## TASK INSTRUCTIONS:
What lines in the data below mention the string "Iberostar"? Copy them out.

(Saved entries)
———

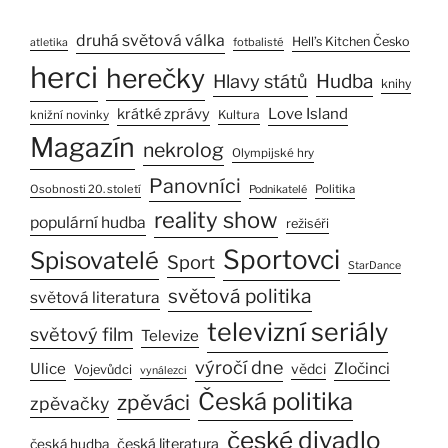
druhá světová válka
Hell’s Kitchen Česko
fotbalisté
atletika
herci
herečky
Hlavy států
Hudba
knihy
Love Island
krátké zprávy
Kultura
knižní novinky
Magazín
nekrolog
Olympijské hry
Panovníci
Osobnosti 20. století
Politika
Podnikatelé
reality show
populární hudba
režiséři
Sportovci
Spisovatelé
Sport
StarDance
světová politika
světová literatura
televizní seriály
světový film
Televize
výročí dne
Ulice
Zločinci
vědci
Vojevůdci
vynálezci
Česká politika
zpěváci
zpěvačky
české divadlo
česká literatura
česká hudba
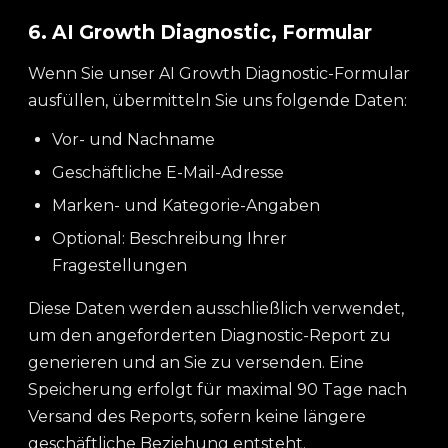
6. AI Growth Diagnostic, Formular
Wenn Sie unser AI Growth Diagnostic-Formular
ausfüllen, übermitteln Sie uns folgende Daten:
Vor- und Nachname
Geschäftliche E-Mail-Adresse
Marken- und Kategorie-Angaben
Optional: Beschreibung Ihrer
Fragestellungen
Diese Daten werden ausschließlich verwendet,
um den angeforderten Diagnostic-Report zu
generieren und an Sie zu versenden. Eine
Speicherung erfolgt für maximal 90 Tage nach
Versand des Reports, sofern keine längere
geschäftliche Beziehung entsteht.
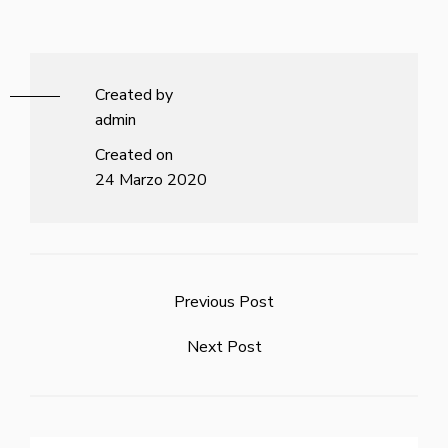
Created by
admin
Created on
24 Marzo 2020
Previous Post
Next Post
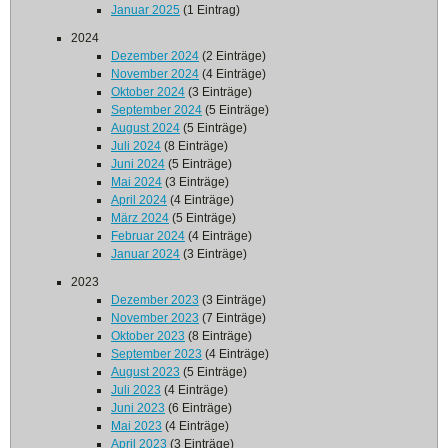
Januar 2025
(1 Eintrag)
2024
Dezember 2024
(2 Einträge)
November 2024
(4 Einträge)
Oktober 2024
(3 Einträge)
September 2024
(5 Einträge)
August 2024
(5 Einträge)
Juli 2024
(8 Einträge)
Juni 2024
(5 Einträge)
Mai 2024
(3 Einträge)
April 2024
(4 Einträge)
März 2024
(5 Einträge)
Februar 2024
(4 Einträge)
Januar 2024
(3 Einträge)
2023
Dezember 2023
(3 Einträge)
November 2023
(7 Einträge)
Oktober 2023
(8 Einträge)
September 2023
(4 Einträge)
August 2023
(5 Einträge)
Juli 2023
(4 Einträge)
Juni 2023
(6 Einträge)
Mai 2023
(4 Einträge)
April 2023
(3 Einträge)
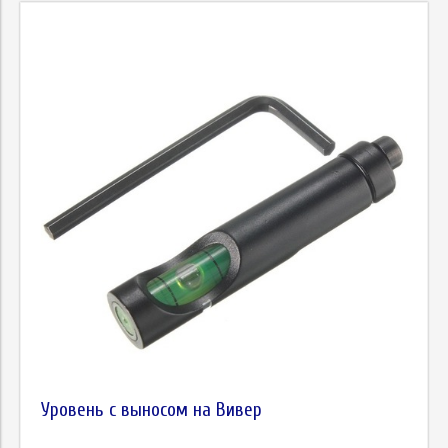
Уровень с выносом на Вивер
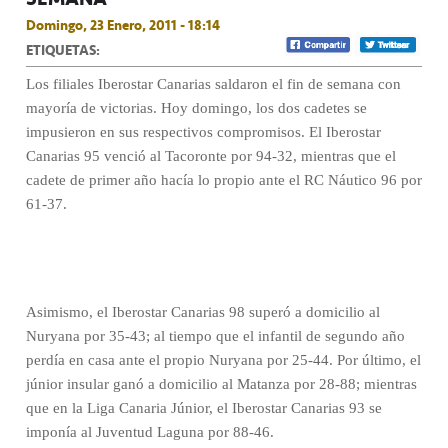
Domingo, 23 Enero, 2011 - 18:14
ETIQUETAS:
Los filiales Iberostar Canarias saldaron el fin de semana con
mayoría de victorias. Hoy domingo, los dos cadetes se
impusieron en sus respectivos compromisos. El Iberostar
Canarias 95 venció al Tacoronte por 94-32, mientras que el
cadete de primer año hacía lo propio ante el RC Náutico 96 por
61-37.
Asimismo, el Iberostar Canarias 98 superó a domicilio al
Nuryana por 35-43; al tiempo que el infantil de segundo año
perdía en casa ante el propio Nuryana por 25-44. Por último, el
júnior insular ganó a domicilio al Matanza por 28-88; mientras
que en la Liga Canaria Júnior, el Iberostar Canarias 93 se
imponía al Juventud Laguna por 88-46.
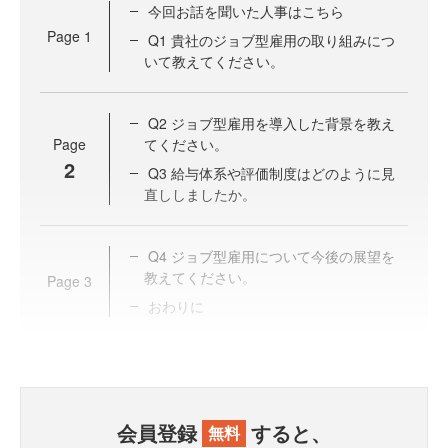
今回お話を聞いた人事はこちら
Page
1
Q1 貴社のジョブ型雇用の取り組みにつ
いて教えてください。
Q2 ジョブ型雇用を導入した背景を教え
Page
てください。
2
Q3 給与体系や評価制度はどのように見
直ししましたか。
Q4 ジョブ型雇用について今後の展望を
教えてください。
Page
3
おわりに
会員登録
すると、
無料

———

## FINISHED TASK:
Los filiales Iberostar Canarias saldaron el fin de semana con
impusieron en sus respectivos compromisos. El Iberostar
Asimismo, el Iberostar Canarias 98 superó a domicilio al
que en la Liga Canaria Júnior, el Iberostar Canarias 93 se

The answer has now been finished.